Most boats are set up with white cabin lights, as this is the colour of light that “most” feel comfortable with, and it suits in most instances. However, for fishing it’s not really that good. Firstly, in the summer months, a white light will attract all kind of bugs and creepy crawlies at night. Secondly, a white light ruins your natural night vision, which usually takes 30 mins or more to acclimatise with once it gets dark. It is far better to use a red light which doesn’t disrupt it as much, and also doesn’t attract all the insects.

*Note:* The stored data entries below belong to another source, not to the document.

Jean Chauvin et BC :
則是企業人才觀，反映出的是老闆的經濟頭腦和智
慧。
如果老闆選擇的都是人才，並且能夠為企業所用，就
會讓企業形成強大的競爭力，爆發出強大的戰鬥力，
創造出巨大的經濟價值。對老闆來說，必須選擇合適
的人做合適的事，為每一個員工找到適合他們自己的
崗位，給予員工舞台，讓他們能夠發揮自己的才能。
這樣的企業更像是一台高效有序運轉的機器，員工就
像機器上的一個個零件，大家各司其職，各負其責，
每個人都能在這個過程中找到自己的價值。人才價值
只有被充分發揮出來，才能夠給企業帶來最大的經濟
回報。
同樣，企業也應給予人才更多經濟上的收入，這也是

When choosing the lighting option it can be easy to “over light” which means putting too much light in the boat, so that it will ruin your night vision anyway. It is surprising how little light you actually need when out at night, as once your eyes get used to the dark you become hyper-sensitive to light, so a very low level glow is really all you need.
This is why I installed two low-power LED strips, which for a 16ft boat doesn’t sound very much, but in effect is more than adequate. LED strips are very power-efficient and last forever, also they are small enough to fit under the gunwales, and provide a downward light so they don’t sit in the immediate eye line.

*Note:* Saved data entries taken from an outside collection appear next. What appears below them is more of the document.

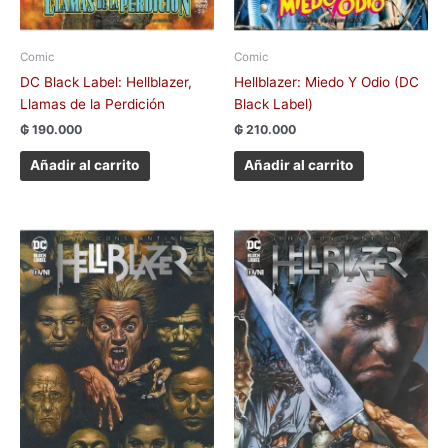
Comic
Comic
DC Black Label: Hellblazer,
Hellblazer: Miedo Y Odio (DC
Llamas de la Perdición
Black Label)
₲
190.000
₲
210.000
Añadir al carrito
Añadir al carrito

LED strips are also what I use for my navigation lights, two strips on either side is fine for this purpose. You also need an all-round white light at the stern of the boat, this is mounted on a pole and fixed on dark so it’s out the way.


All the wiring for the lights goes into a waterproof junction box which is situated at the front of the boat, and the outputs then go into a switch panel, which was then fixed to another aluminium plate. The ally plate is large enough to cover the access hole I cut previously, which seals everything up nicely.

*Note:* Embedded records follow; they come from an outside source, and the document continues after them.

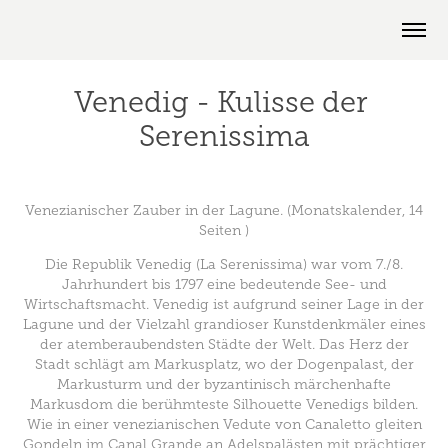
Venedig - Kulisse der 
Serenissima
Venezianischer Zauber in der Lagune. (Monatskalender, 14
Seiten )
Die Republik Venedig (La Serenissima) war vom 7./8.
Jahrhundert bis 1797 eine bedeutende See- und
Wirtschaftsmacht. Venedig ist aufgrund seiner Lage in der
Lagune und der Vielzahl grandioser Kunstdenkmäler eines
der atemberaubendsten Städte der Welt. Das Herz der
Stadt schlägt am Markusplatz, wo der Dogenpalast, der
Markusturm und der byzantinisch märchenhafte
Markusdom die berühmteste Silhouette Venedigs bilden.
Wie in einer venezianischen Vedute von Canaletto gleiten
Gondeln im Canal Grande an Adelspalästen mit prächtiger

To make sure it sealed tightly over the tread plate, rather than grinding down the tread plate grips, I put a layer of foam around the edges before riveting it to place.


There are various waterproof switches you can get for marine uses, the most important thing to do when wiring them is to make sure all the connections are also waterproofed, which means lots of shrink-tubing on the connections, and fixing it in an area where there is going to be little water ingress – which is why I mounted it at the bow of the boat, which, apart from the gaping hole I previously cut, is more or less sealed.


It is also good to have the switches at the front of the boat, for me, as when I am fishing I am usually at the front or middle of the boat so can easily reach them to turn them on and off when needed, additionally the switch panel covers the access hole I cut previously. One of the things I wanted was a lighted switch so I can tell at a glance what is on and what isn’t.


The battery is in a waterproof box at the stern of the boat, which means the cabling needed to run from the stern to the bow of the boat, not an issue with a Seastrike, as you can run it along the recesses of the gunwales. To make sure it doesn’t slip around, however, I held it in place with some strong double-sided tape.